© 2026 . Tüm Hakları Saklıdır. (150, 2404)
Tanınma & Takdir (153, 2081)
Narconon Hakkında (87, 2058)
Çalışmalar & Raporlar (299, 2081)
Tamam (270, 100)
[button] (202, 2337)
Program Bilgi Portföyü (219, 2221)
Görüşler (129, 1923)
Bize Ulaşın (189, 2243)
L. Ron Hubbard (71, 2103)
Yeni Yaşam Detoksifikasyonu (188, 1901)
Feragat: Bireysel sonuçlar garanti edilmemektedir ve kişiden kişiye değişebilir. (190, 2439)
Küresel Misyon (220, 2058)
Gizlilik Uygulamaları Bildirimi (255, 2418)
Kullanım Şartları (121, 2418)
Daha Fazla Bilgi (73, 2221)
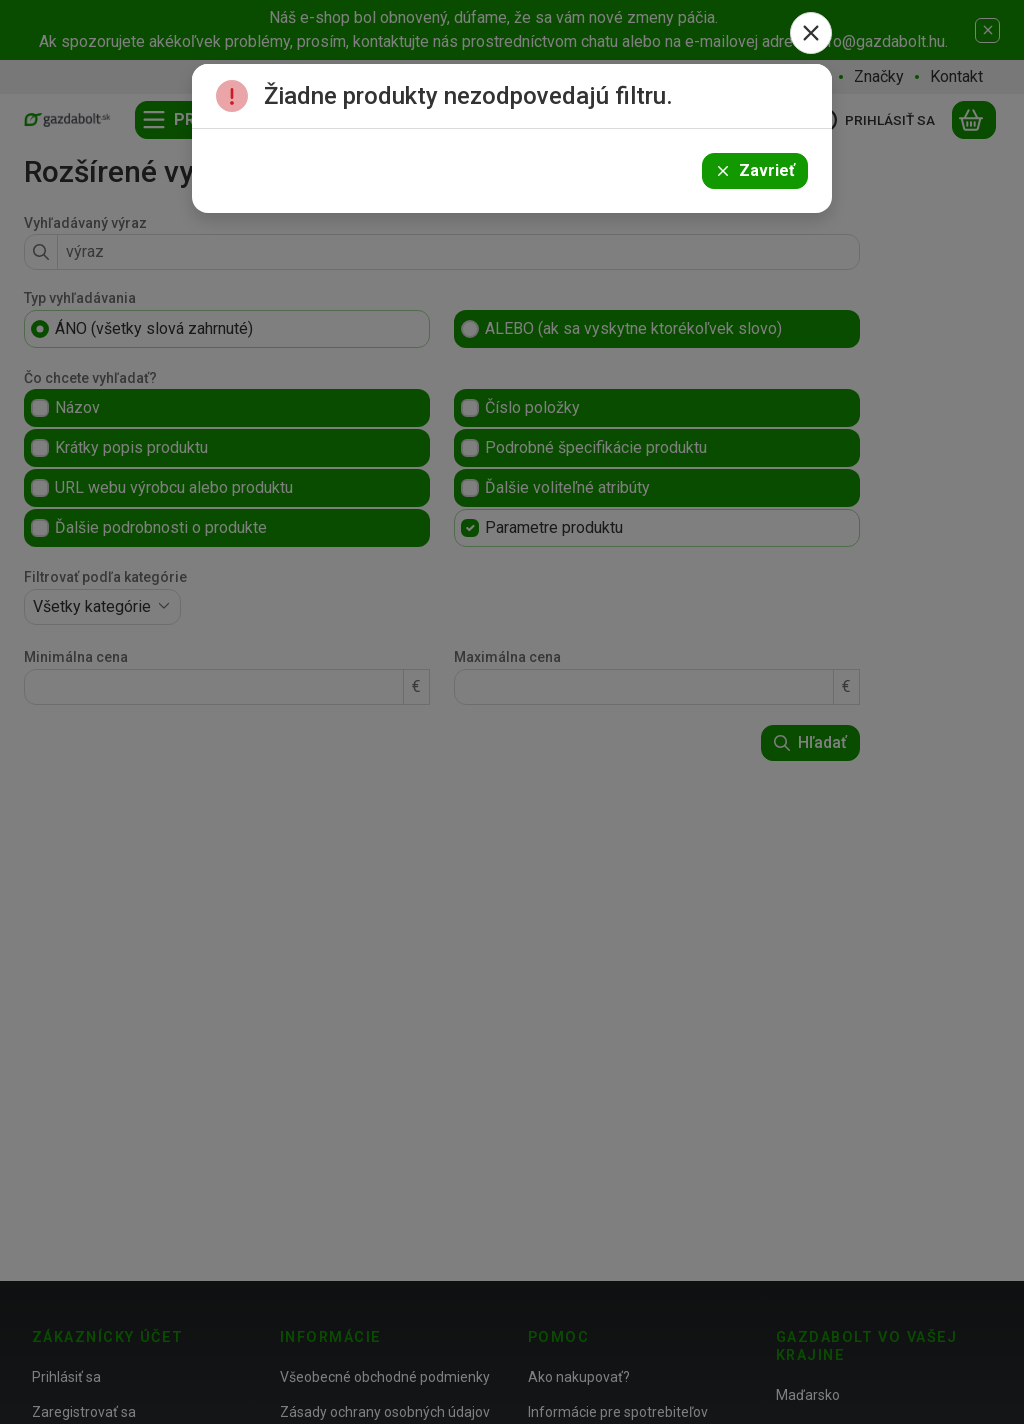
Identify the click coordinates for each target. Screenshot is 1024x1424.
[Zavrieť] (811, 33)
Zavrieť (755, 170)
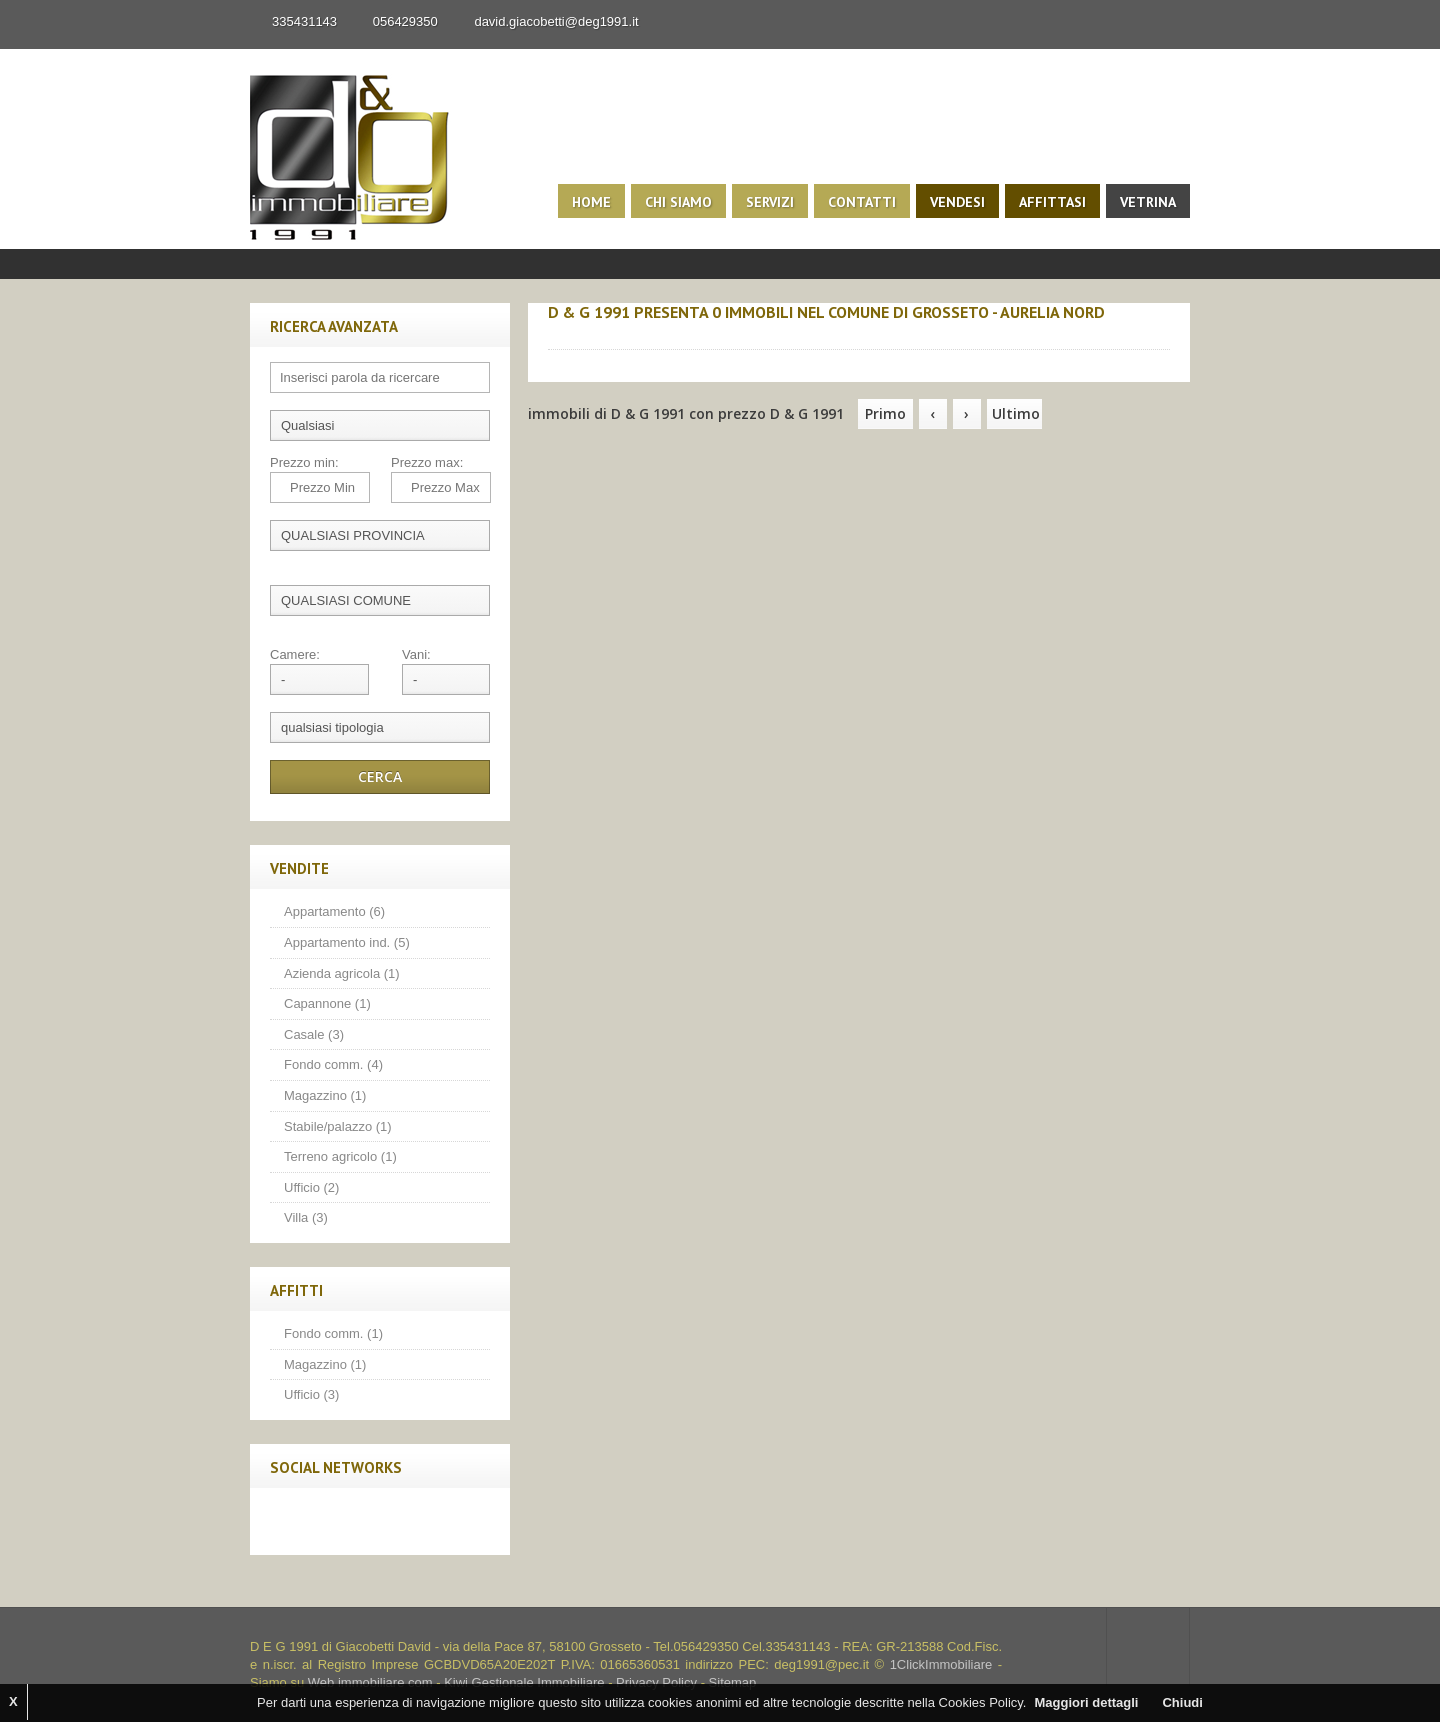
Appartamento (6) (334, 911)
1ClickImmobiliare (941, 1664)
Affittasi (1052, 202)
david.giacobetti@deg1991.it (556, 21)
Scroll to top (1148, 1647)
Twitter (333, 1521)
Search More (1167, 289)
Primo (885, 413)
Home (591, 202)
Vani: (416, 654)
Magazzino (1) (325, 1095)
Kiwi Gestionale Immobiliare (524, 1682)
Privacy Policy (656, 1682)
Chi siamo (678, 202)
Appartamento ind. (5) (347, 942)
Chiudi (1182, 1702)
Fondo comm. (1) (333, 1333)
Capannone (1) (327, 1003)
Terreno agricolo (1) (340, 1156)
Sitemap (733, 1682)
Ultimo (1016, 413)
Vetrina (1148, 202)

★ ★ ★

#### WORK TO COMPLETE
When you copy the entries above, reproduce each line exactly and leave out any pictures.

#### ANSWER BELOW
© 2026 . Tüm Hakları Saklıdır. (150, 2404)
Tanınma & Takdir (153, 2081)
Narconon Hakkında (87, 2058)
Çalışmalar & Raporlar (299, 2081)
Tamam (270, 100)
[button] (202, 2337)
Program Bilgi Portföyü (219, 2221)
Görüşler (129, 1923)
Bize Ulaşın (189, 2243)
L. Ron Hubbard (71, 2103)
Yeni Yaşam Detoksifikasyonu (188, 1901)
Feragat: Bireysel sonuçlar garanti edilmemektedir ve kişiden kişiye değişebilir. (190, 2439)
Küresel Misyon (220, 2058)
Gizlilik Uygulamaları Bildirimi (255, 2418)
Kullanım Şartları (121, 2418)
Daha Fazla Bilgi (73, 2221)
Identify the click coordinates for each target. Screenshot is 1024x1424.
[Zavrieť] (811, 33)
Zavrieť (755, 170)
Appartamento (6) (334, 911)
1ClickImmobiliare (941, 1664)
Affittasi (1052, 202)
david.giacobetti@deg1991.it (556, 21)
Scroll to top (1148, 1647)
Twitter (333, 1521)
Search More (1167, 289)
Primo (885, 413)
Home (591, 202)
Vani: (416, 654)
Magazzino (1) (325, 1095)
Kiwi Gestionale Immobiliare (524, 1682)
Privacy Policy (656, 1682)
Chi siamo (678, 202)
Appartamento ind. (5) (347, 942)
Chiudi (1182, 1702)
Fondo comm. (1) (333, 1333)
Capannone (1) (327, 1003)
Terreno agricolo (1) (340, 1156)
Sitemap (733, 1682)
Ultimo (1016, 413)
Vetrina (1148, 202)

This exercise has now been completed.